S’inspirer de la permaculture pour appréhender nos organisations

Depuis plusieurs années se développent en France ce que l’on appelle des cours de PDC : des cours de design en Permaculture. Si vous êtes des novices, je vous invite à parcourir les pages Wikipédia des fondateurs de la Permaculture, Bill Molisson et David Holmgren.

Tout le processus de formation est basé sur le bon sens, l’observation, l’essai, la connaissance et l’apprentissage continu. Il existe bien évidemment des techniques et des pratiques, mais aucune solution n’est meilleure qu’une autre. Il faut juste observer, réfléchir, faire travailler son imagination et surtout s’adapter constamment à ce que nous propose l’écosystème en place.

En cela, la permaculture peut nous aider à trouver d’autres manières d’être et de faire ensemble, pour cheminer vers des organisations plus étiques et durables.

La permaculture est un mouvement humaniste qui repose sur 3 éthiques:

Les 3 éthiques de la permaculture
Les 3 éthiques de la permaculture

 

Prendre soin des humains:

L’humain doit être vu comme une partie d’un écosystème formant un tout. La permaculture nous invite à prendre l’entière responsabilité de notre propre vie, de nos choix et de nos actions pour favoriser le bien commun. Prendre soin de soi, c’est prendre soin des autres(et inversement).
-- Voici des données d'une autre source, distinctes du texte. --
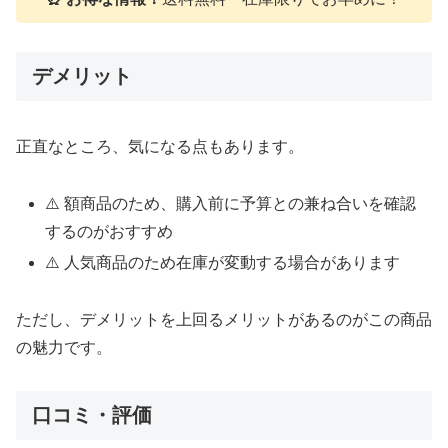
デメリット
正直なところ、気になる点もあります。
⚠️ 額商品のため、購入前に予算との兼ね合いを確認
するのがおすすめ
⚠️ 人気商品のため在庫が変動する場合があります
ただし、デメリットを上回るメリットがあるのがこの商品
の魅力です。
口コミ・評価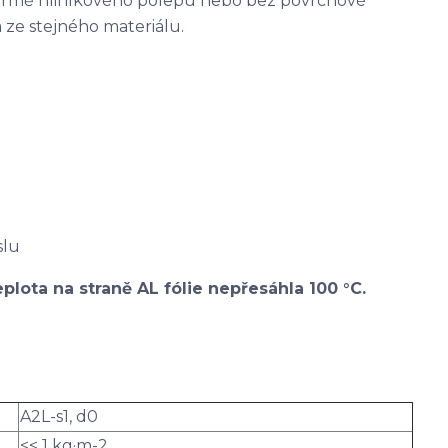
ormě hliníkového polepu nebo bez povrchové
 ze stejného materiálu.
slu
plota na straně AL fólie nepřesáhla 100 °C.
A2L-s1, d0
<< 1 kg·m-2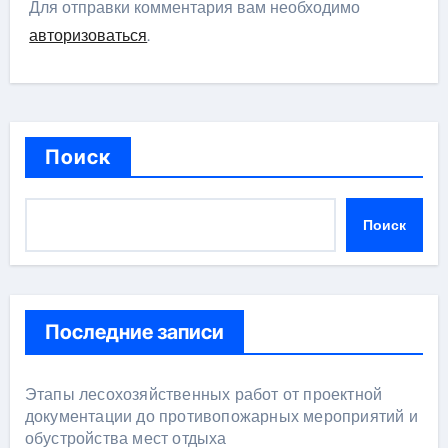
Для отправки комментария вам необходимо
авторизоваться
.
Поиск
Поиск
Последние записи
Этапы лесохозяйственных работ от проектной
документации до противопожарных мероприятий и
обустройства мест отдыха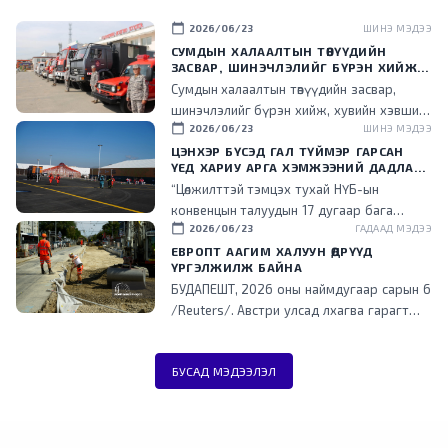
calendar_today
2026/06/23
ШИНЭ МЭДЭЭ
СУМДЫН ХАЛААЛТЫН ТӨВҮҮДИЙН
ЗАСВАР, ШИНЭЧЛЭЛИЙГ БҮРЭН ХИЙЖ,
ХУВИЙН ХЭВШИЛ РҮҮ МЕНЕЖМЕНТИЙГ
Сумдын халаалтын төвүүдийн засвар,
НЬ ШИЛЖҮҮЛСЭН ГЭДГИЙГ ОНЦОЛЛОО
шинэчлэлийг бүрэн хийж, хувийн хэвшил
calendar_today
2026/06/23
ШИНЭ МЭДЭЭ
рүү менежментийг нь шилжүүлснээр
төрийн ачаалал буурч, эдийн засгийн үр
ЦЭНХЭР БҮСЭД ГАЛ ТҮЙМЭР ГАРСАН
ҮЕД ХАРИУ АРГА ХЭМЖЭЭНИЙ ДАДЛАГА
ашигтай ажиллаж эхэлсэн гэдгийг энэ
СУРГУУЛИЙГ ЗОХИОН БАЙГУУЛЛАА
“Цөлжилттэй тэмцэх тухай НҮБ-ын
үеэр танилцууллаа.
конвенцын талуудын 17 дугаар бага
calendar_today
2026/06/23
ГАДААД МЭДЭЭ
хурал (COP17) зохион байгуулах цэнхэр
бүсэд гал түймэр гарсан үед хариу арга
ЕВРОПТ ААГИМ ХАЛУУН ӨДРҮҮД
ҮРГЭЛЖИЛЖ БАЙНА
хэмжээ зохион байгуулах дадлага,
БУДАПЕШТ, 2026 оны наймдугаар сарын 6
сургуулийг зохион байгууллаа.
/Reuters/. Австри улсад лхагва гарагт
агаарын хэм түүхэн дээд хэмжээнд хүрч
халжээ. Түүнчлэн аагим халуун, ган
БУСАД МЭДЭЭЛЭЛ
гачгийн улмаас төв болон өмнөд Европт
ихээхэн хүндрэл үүсэж, Унгар улсад
эрчим хүчний хэрэглээг хязгаарлажээ.
Дэлхийд хамгийн эрчимтэй дулаарч буй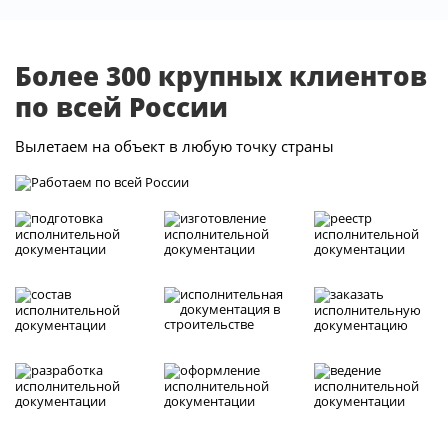
Более 300 крупных клиентов
по всей России
Вылетаем на объект в любую точку страны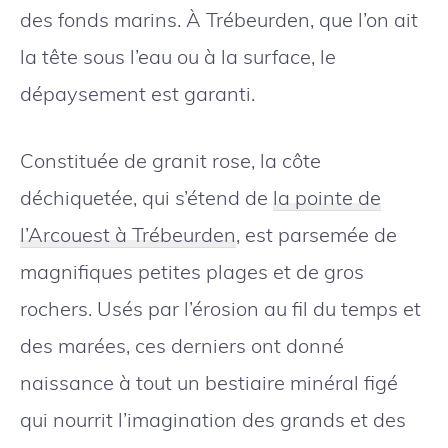
des fonds marins. À Trébeurden, que l’on ait
la tête sous l’eau ou à la surface, le
dépaysement est garanti.
Constituée de granit rose, la côte
déchiquetée, qui s’étend de
la pointe de
l’Arcouest à Trébeurden
, est parsemée de
magnifiques petites plages et de gros
rochers. Usés par l’érosion au fil du temps et
des marées, ces derniers ont donné
naissance à tout un bestiaire minéral figé
qui nourrit l’imagination des grands et des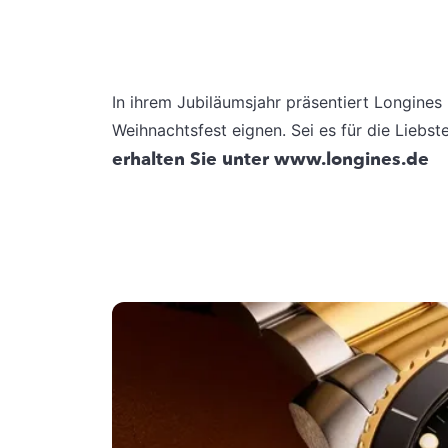
In ihrem Jubiläumsjahr präsentiert Longines
Weihnachtsfest eignen. Sei es für die Liebste
erhalten Sie unter www.longines.de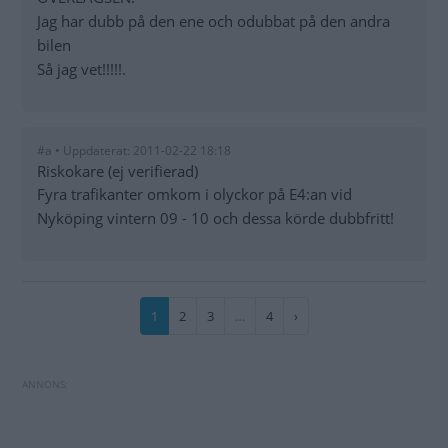
Jag har dubb på den ene och odubbat på den andra
bilen
Så jag vet!!!!!.
#a • Uppdaterat: 2011-02-22 18:18
Riskokare (ej verifierad)
Fyra trafikanter omkom i olyckor på E4:an vid
Nyköping vintern 09 - 10 och dessa körde dubbfritt!
Paginering
Nuvarande
1
Sida
2
Sida
3
…
Sida
4
Nästa
›
sida
sida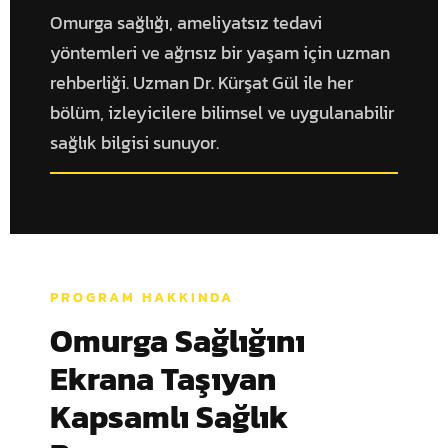
Omurga sağlığı, ameliyatsız tedavi
yöntemleri ve ağrısız bir yaşam için uzman
rehberliği. Uzman Dr. Kürşat Gül ile her
bölüm, izleyicilere bilimsel ve uygulanabilir
sağlık bilgisi sunuyor.
PROGRAM HAKKINDA
Omurga Sağlığını
Ekrana Taşıyan
Kapsamlı Sağlık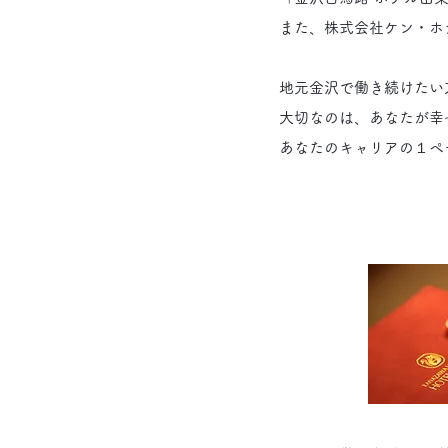
また、株式会社ケン・ホ
地元金沢で働き続けたい
大切なのは、あなたが幸
​あなたのキャリアの１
L’objectif ici est de n’oublier personne sur le chemin. Fini les décisions ou les actions individuelles, puisque nous sommes tous dans le même bâteau, pour le meilleur et pour le pire.

Faire attention à la nature:

Là encore, il s’agit d’avoir une vision systémique de nos idées, de nos actions et de nos choix et de prendre conscience de leurs impacts sur l’environnement et la biodiversité.

La permaculture reconnait à tout être vivant une valeur inestimable, simplement en tant qu’expression de la diversité du vivant. Tant par respect que par admiration de la beauté de la nature, la permaculture se met au service de toutes les formes de vie.

Se soustraire à la nature, c’est oublier qu’elle était là avant nous et qu’elle fait partie intégrante de notre vie, mais également de notre survie. Par ailleurs, étant nous-mêmes la biodiversité (un tiers de nos gènes sont identiques à ceux du phytoplancton), chaque fois que nous agressons la nature, nous nous agressons aussi.

Partager équitablement:

Cette troisième éthique apporte deux puissants leviers qui sont le partage et l’égalité. L’idée ici est de ne léser personne sur notre chemin. Ne privilégier personne, mais au contraire répartir le fruit de notre récolte pour satisfaire nos besoins (et non nos désirs) mutuels de manière juste et équitable. La réussite d’un projet dépendra donc de notre faculté à partager équitablement les ressources et non à essayer de les accumuler. 

Ces éthiques nous rappellent que nous ne devons pas oublier le caractère interdépendant de toutes les choses qui nous entourent.

Pour créer et initier le partage, il faut prendre soin de la nature et de l’Humain. Pour faire attention à l’Humain, il faut prendre soin de la nature qui l’entoure. Enfin pour favoriser la nature, l’Humain doit créer un système équitable et résilient pour éviter sa destruction complète. Cultiver cette vision systémique est essentielle pour comprendre les gros enjeux qui s’imposent aujourd’hui à nous. Il n’y a pas de solutions miracles ou toutes faites, ça serait trop facile.

Nous sommes nombreux à vouloir que nos organisations changent, mais encore faut-il savoir si nous nous y prenons bien. En cela, ces 3 éthiques de la permaculture peuvent nous y aider. Viser le bien-être plutôt que la richesse.Et surtout se demander comment partager la richesse. Voilà le changement de mentalités à opérer pour commencer à transformer nos organisations et le monde à notre échelle.